Но Серега принял это за чистую монету.
— Понятное дело, — уважительно сказал он. — Москва-то большая, работы хватит. — И вздохнул: — Я вот пока так там и не был.
Борька с трудом мог себе представить, что кто-то никогда не был в Москве. Не иностранец, конечно, а нормальный наш советский парень. Пусть обязательно приезжает! На ноябрьские или на зимние каникулы. Борька ему все покажет: и Кремль, и новый Старый Арбат с фонарями под старину, и на хоккей в Лужники они съездят.
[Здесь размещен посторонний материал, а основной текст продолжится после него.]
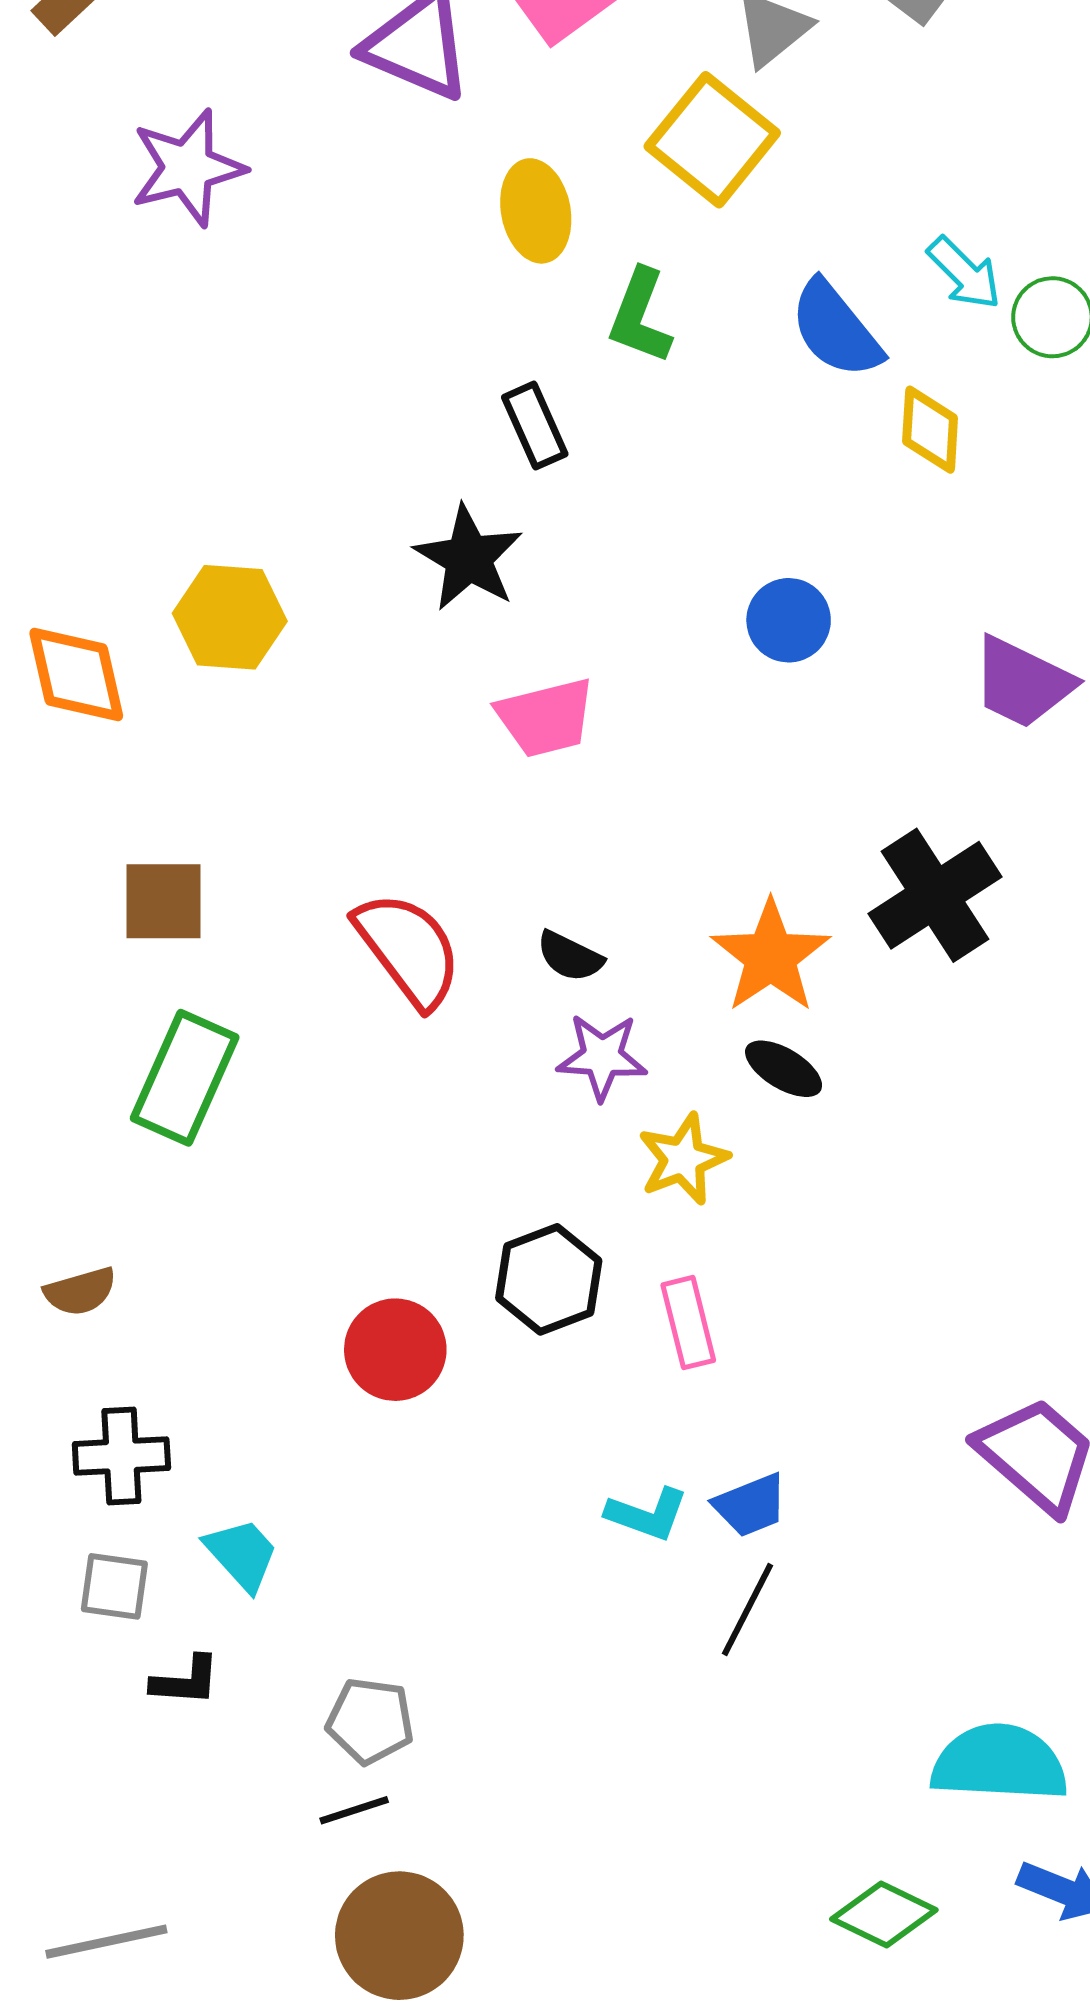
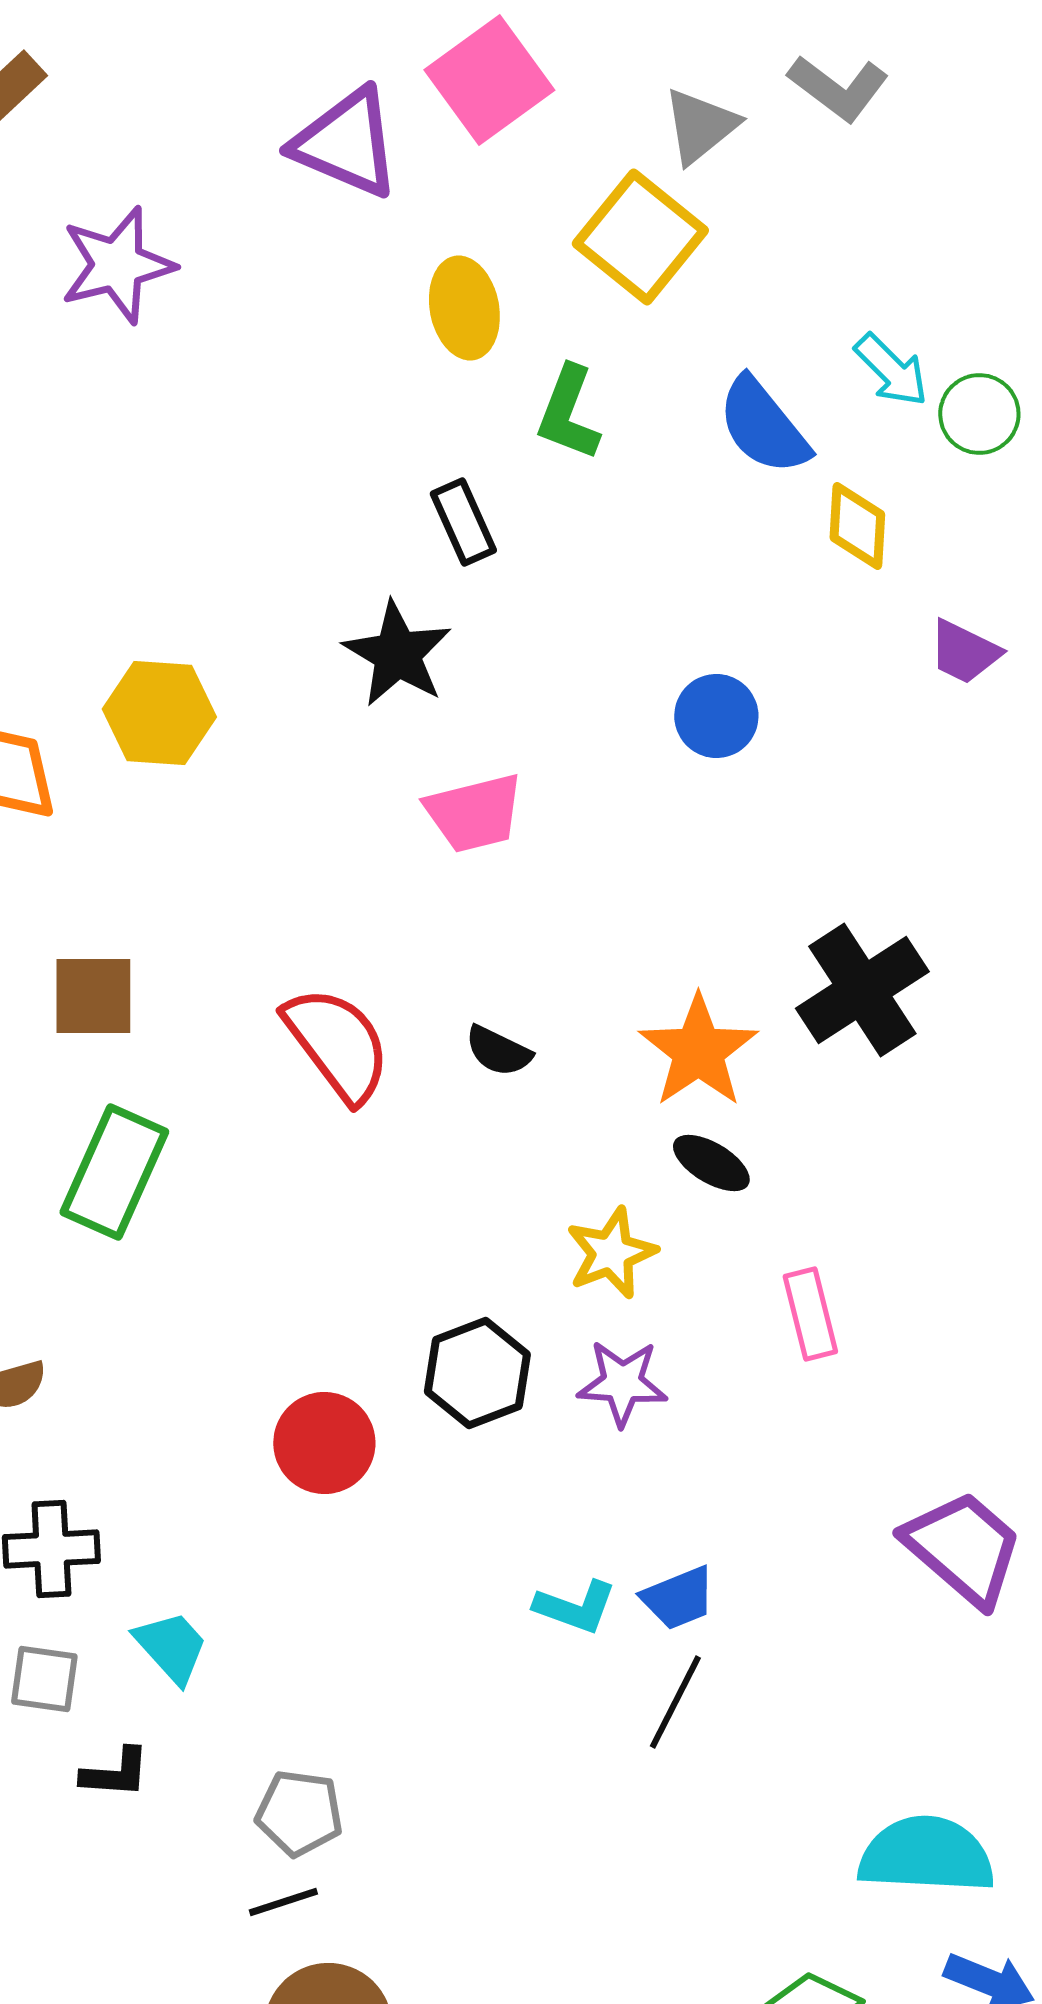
purple trapezoid: (1022, 682) -> (964, 652), moved, size x0.7
purple star: (602, 1057) -> (622, 1383), moved
pink rectangle: (688, 1323) -> (810, 1314), moved

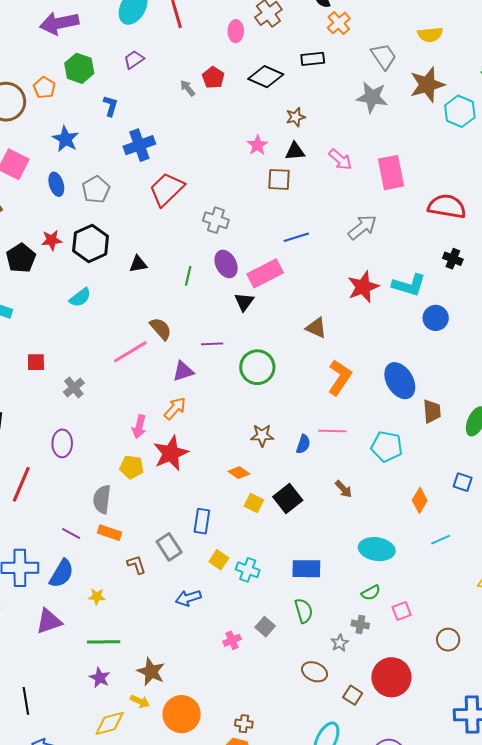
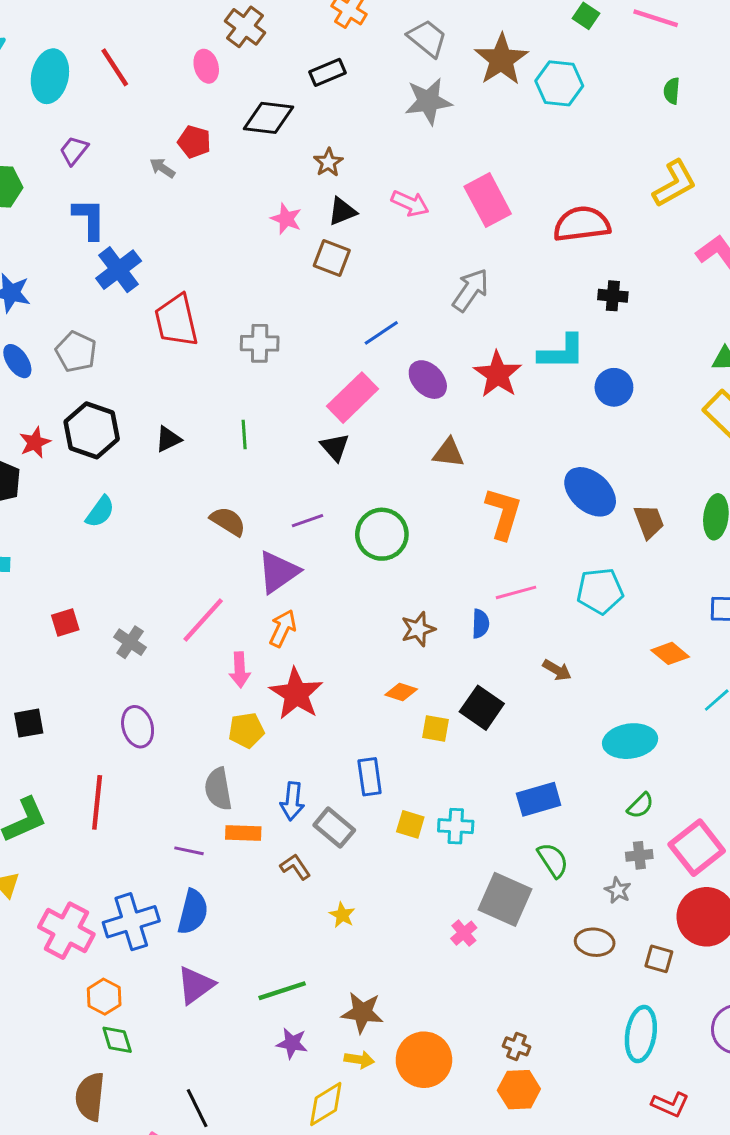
blue L-shape: (110, 106) -> (89, 219), moved, size x1.4
brown square: (279, 179) -> (332, 258), turned 35
red trapezoid: (167, 189) -> (176, 321), turned -42
purple ellipse: (226, 264) -> (428, 380), moved
pink line: (130, 352) -> (203, 620), moved
purple triangle: (183, 371) -> (278, 572), size x1.4
orange diamond: (420, 500) -> (670, 653), turned -65
yellow star: (97, 597) -> (342, 915), moved, turned -30
blue arrow: (188, 598) -> (292, 801), moved, turned -50
pink square: (402, 611) -> (697, 848), moved, size x1.8
gray square: (265, 627) -> (505, 899), size x1.8
brown cross: (244, 724) -> (517, 1046), turned 30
Раскладушка у них на антресолях лежит.
— А ты в Москве где живешь? — спросил Серега. — А то одна из нашей Сосновки недавно квартиру там получила, на Алтуфьевском шоссе. Дом 87. Может, знаешь?
Борька уже не раз замечал, что иногородние — не только ребята, но и взрослые — обязательно называют в разговорах адреса своей московской родни и знакомых. То ли с тайной надеждой услышать в ответ: «Алтуфьевское, 87? Ну конечно, я там всех знаю. Какая она из себя?», то ли учиняя осторожную проверку: есть ли на самом деле в столице такая улица и такой дом или сказки это?
— Знаю, от нас не далеко, — кивнул Борька, хотя не очень хорошо представлял себе, как от его дома нужно добираться на это самое шоссе. — А я на Бабушкинской, возле самого метро.
Господи, да ведь Серега же и в метро никогда не был!
— Ребята! — закричал Борька во все горло. — У кого ручка есть?
Ручка нашлась только у капитана Гранта, листок тоже. Борька торжественно вывел на нем свой московский адрес и телефон.
Рано утром, когда лагерь уже был свернут и отряд готов трогаться в путь, они опять появились. В том же составе. Длинный Мишаня (подтяжки ему удалось починить) тащил большой бидон с молоком, «шкет» Толик держал в руках авоську с ранними яблоками, а Серега — миску с хрустящими солеными огурцами.
— Это на дорожку. И не вздумайте отказываться — обратно не понесем.